I'm going to be an ear model one day. If I can't become a writer first. She laughed and showed us her perfectly mounted ears. Look at the lobes, the roundness, the essence it gives off. Don't you think they're simply just perfect? We laughed.

For a girl who's in love with a movie star and who writes him on his birthday, during the holidays, and who traveled hundreds of miles to be close to him, only to have him come here, close to her instead, she was quite the epitome of honesty and goodness.

I met her during our freshman year in college. Two city girls in a small Iowan town. What the hell were we thinking. We laughed and cried. We traveled and met in New York City. We were complete opposites, and yet, we complemented each other.

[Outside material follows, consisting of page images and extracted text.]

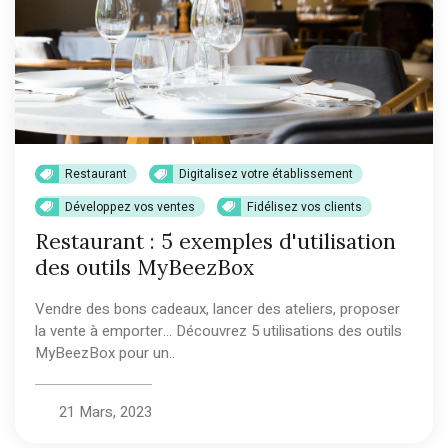
Restaurant
Digitalisez votre établissement
Développez vos ventes
Fidélisez vos clients
Restaurant : 5 exemples d'utilisation
des outils MyBeezBox
Vendre des bons cadeaux, lancer des ateliers, proposer
la vente à emporter… Découvrez 5 utilisations des outils
MyBeezBox pour un..
21 Mars, 2023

One evening, eyes strained from reading too many texts, fingers sore from too much typing, and trying to put off writing our senior theses, we discovered we had the same crush. Mark was his name. Dimpled Mark, is what the girls whispered amongst themselves. His perfectly combed brown mane of hair. His dark cocoa eyes. His fair skin. We giggled. He always offered to help me with my spelling, I injected. And once, he even offered me his chocolate milk in exchange for my skim milk. I sighed. She sighed. How did we miss each other? I left the school the year I entered 4th grade. You came in as I left. She replied.

We spent our last year flirting with the Thai exchange student. Each night we'd offer him a portion of our dinner we had just prepared. And each night, he'd politely decline. And sit with us. We'd watch the Bachelorette and American Idol. While I spent my first year mourning the loss of Grandmother, she spent her last year mourning the loss of her Grandmother. She always notices the hot guys walking by. Her eyes skimming and mentally grading him on her invisible score sheet. She admires the physique of a male's body, and his appreciation of fashion. And though she frequently complains about the constant stream of male who lay in waste at her feet, she adores the attention, the love they pour into an empty relationship, the drama that ensues.

The married ones are the worse, she states. She sighs. Especially if their wives come to talk to me. Another sigh. Avoid married men, she warns. I try to avoid them, but alas, they just keep coming despite the professionalism of our relationships. I sympathize, but cannot quite empathize. The boy sent me this. She shows me a drawing of Le Petit Prince, the Rose, and the Snake. He says I'm like the Rose. She laughs. I laugh. You've ruined the book for me, I tell her. And it's one of my favorites. She smiles. I know, she responds innocently. You gave me a copy of the book, remember?